When General Cunningham took over the forces for the offensive, they had been placed in excellent position. But the moment the offensive began, plans went haywire, as they often do.

It was too early this week to say exactly where Cunningham failed or whether it was really he who really failed. Presumably his general and local tactics had failed in battle. It was General Auchinleck’s plan to have the Germans cut off from their supplies, retreat, then destroy them.
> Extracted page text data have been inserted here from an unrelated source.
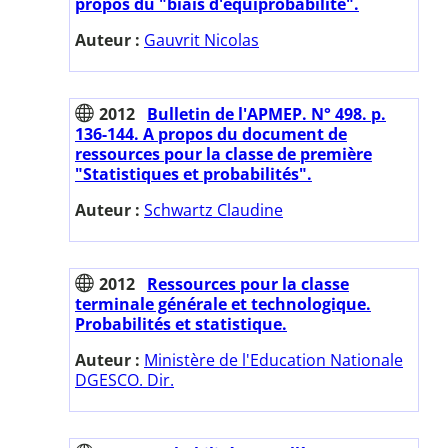
propos du "biais d'équiprobabilité".
Auteur :
Gauvrit Nicolas
2012
Bulletin de l'APMEP. N° 498. p.
136-144. A propos du document de
ressources pour la classe de première
"Statistiques et probabilités".
Auteur :
Schwartz Claudine
2012
Ressources pour la classe
terminale générale et technologique.
Probabilités et statistique.
Auteur :
Ministère de l'Education Nationale
DGESCO. Dir.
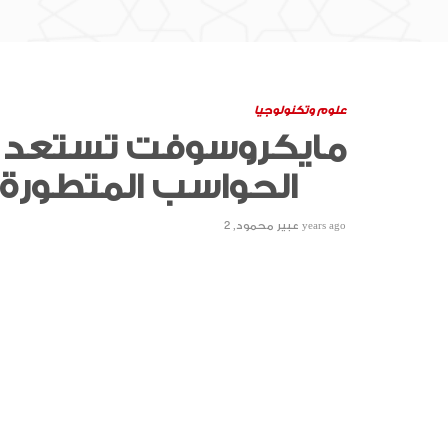
علوم وتكنولوجيا
مايكروسوفت تستعد ل
الحواسب المتطورة
2 years ago
عبير محمود
,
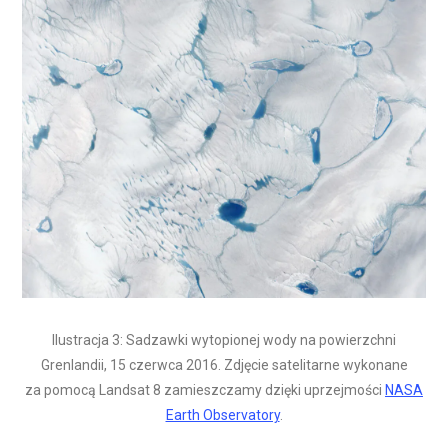
Ilustracja 3: Sadzawki wytopionej wody na powierzchni
Grenlandii, 15 czerwca 2016. Zdjęcie satelitarne wykonane
za pomocą Landsat 8 zamieszczamy dzięki uprzejmości
NASA
Earth Observatory
.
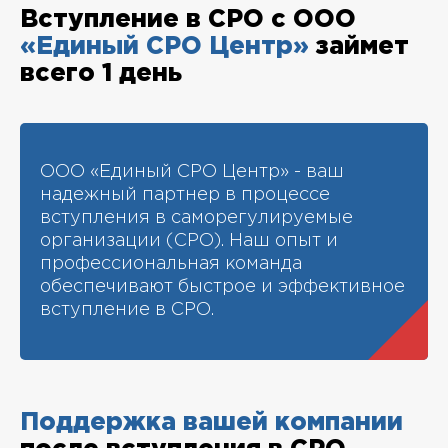
Вступление в СРО с ООО
«Единый СРО Центр»
займет
всего 1 день
ООО «Единый СРО Центр» - ваш
надежный партнер в процессе
вступления в саморегулируемые
организации (СРО). Наш опыт и
профессиональная команда
обеспечивают быстрое и эффективное
вступление в СРО.
Поддержка вашей компании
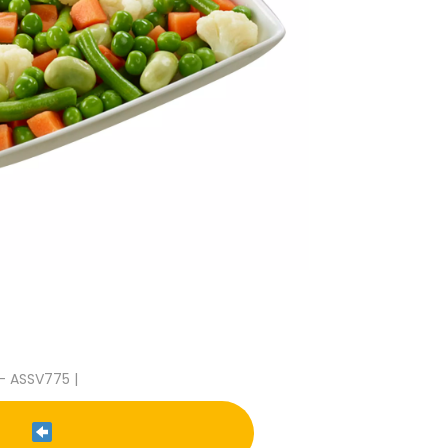
- ASSV775 |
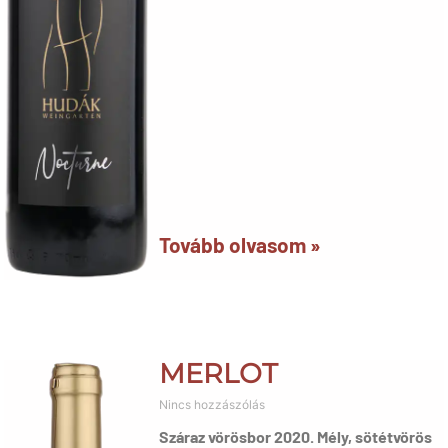
Tovább olvasom »
MERLOT
Nincs hozzászólás
Száraz vörösbor 2020. Mély, sötétvörös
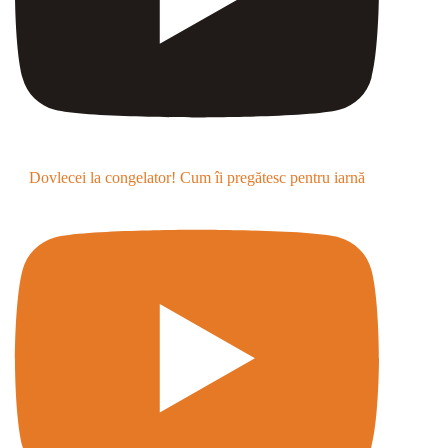
Dovlecei la congelator! Cum îi pregătesc pentru iarnă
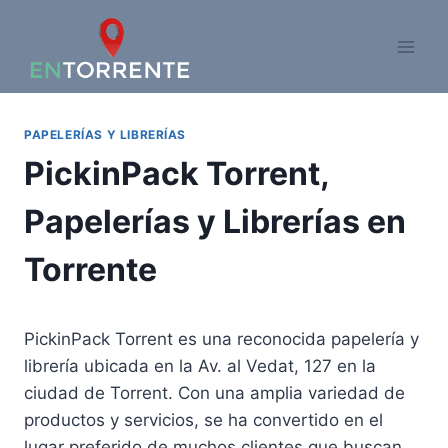
Saltar
al
contenido
PAPELERÍAS Y LIBRERÍAS
PickinPack Torrent,
Papelerías y Librerías en
Torrente
PickinPack Torrent es una reconocida papelería y
librería ubicada en la Av. al Vedat, 127 en la
ciudad de Torrent. Con una amplia variedad de
productos y servicios, se ha convertido en el
lugar preferido de muchos clientes que buscan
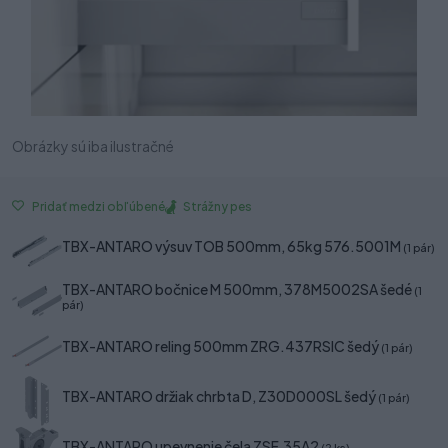
Obrázky sú iba ilustračné
Strážny pes
Pridať medzi obľúbené
TBX-ANTARO výsuv TOB 500mm, 65kg 576.5001M
(1 pár)
TBX-ANTARO bočnice M 500mm, 378M5002SA šedé
(1
pár)
TBX-ANTARO reling 500mm ZRG.437RSIC šedý
(1 pár)
TBX-ANTARO držiak chrbta D, Z30D000SL šedý
(1 pár)
TBX-ANTARO upevnenie čela ZSF.35A2
(2 ks)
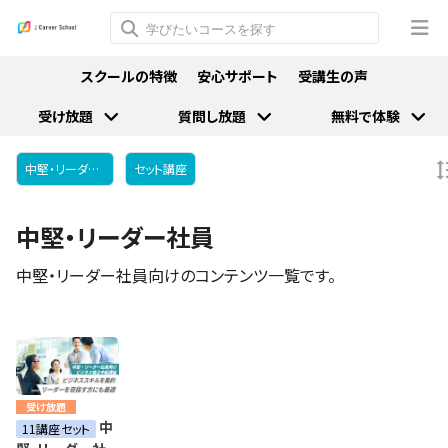
スクールの特徴
安心サポート
受講生の声
受け放題
質問し放題
無料で体験
中堅・リーダー社員
セット講座
中堅・リーダー社員
中堅・リーダー社員向けのコンテンツ一覧です。
受け放題
中
11講座セット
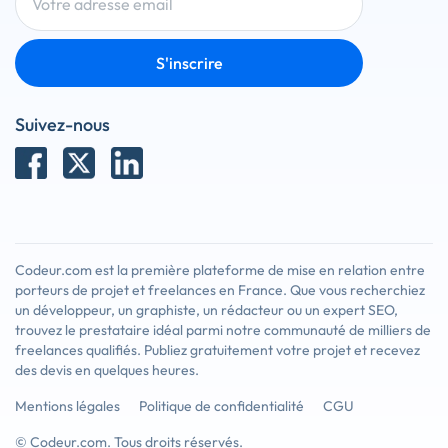
S'inscrire
Suivez-nous
Codeur.com est la première plateforme de mise en relation entre
porteurs de projet et freelances en France. Que vous recherchiez
un développeur, un graphiste, un rédacteur ou un expert SEO,
trouvez le prestataire idéal parmi notre communauté de milliers de
freelances qualifiés. Publiez gratuitement votre projet et recevez
des devis en quelques heures.
Mentions légales
Politique de confidentialité
CGU
© Codeur.com. Tous droits réservés.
Timing of the various column movements was vital to such a plan. It was important that Cunningham get his forces around the Axis coast positions in time to cooperate with the southern forces that made the dash westward straight across the desert to Giálo, thence northward toward the shore between Bengazi and Tripoli. By the time the southern unit had reached the oasis at Giálo, the coastal forces were behind schedule, leaving the Giálo unit out on a limb. Though Ritchie took over on Nov. 26, only eight days after the offensive had begun, it was too late to repair the damage.

Second Push. The announcement of General Ritchie’s appointment was timed to coincide with Britain’s second offensive last week: from Tobruk westward. The offensive was comparatively successful. It swept 44 miles west of Tobruk this week, isolating German units at El Gazála. Axis pockets southeast of Tobruk were cleaned out by Australian and South African reserves brought up from the rear.

It was not by skill of maneuver and tactics that Britain was winning, however. It was by sheer doggedness. Every inch was fought for, and losses of both sides were high in proportion to the value of the ground.

Because the success of the next push—to Dérna or Bengazi—will directly reflect Ritchie’s ability, it will be the high spot of his career, and of the offensive. Neil Ritchie is only 44. If only because of his youth, he may do better than Cunningham, who is ten years his senior. But his career, from subaltern in the Black Watch at 17 to Major General at 43, has been almost too formal to promise the flashes of unorthodoxy which usually herald great commanders.

What young Ritchie may have to face at this moment is a renewed German air offensive. Last week the Luftwaffe was transferring some of its power from Russia to the Mediterranean. If the Germans laid off Russia to lay on Libya, they will make or break General Ritchie.

* Tactics are not to be confused with strategy. The German military writer Field Marshal General Kolmar von der Goltz, in On Military Leadership, draws the distinction: “Strategy concerns itself with those large-scale measures which serve to bring the forces into play at the decisive point under the most favorable conditions possible, while tactics relates to what is done in the engagement itself.” The British military writer Sir Edward Hamley says: “The theater of war is the province of strategy. The field of battle is the province of tactics.”